[What the exercise asks]: Once you reach the line that contains "MACCABI FCN CLEANS", retype it and each later line exactly as written, stopping only at the end of the listing.

[Material for the task]:
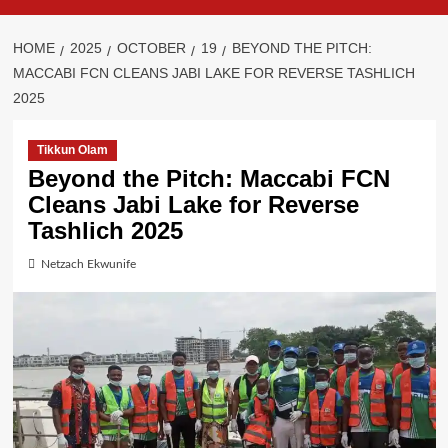
HOME
2025
OCTOBER
19
BEYOND THE PITCH:
MACCABI FCN CLEANS JABI LAKE FOR REVERSE TASHLICH
2025
Tikkun Olam
Beyond the Pitch: Maccabi FCN
Cleans Jabi Lake for Reverse
Tashlich 2025
Netzach Ekwunife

[Output of the task]:
MACCABI FCN CLEANS JABI LAKE FOR REVERSE TASHLICH
2025
Tikkun Olam
Beyond the Pitch: Maccabi FCN
Cleans Jabi Lake for Reverse
Tashlich 2025
Netzach Ekwunife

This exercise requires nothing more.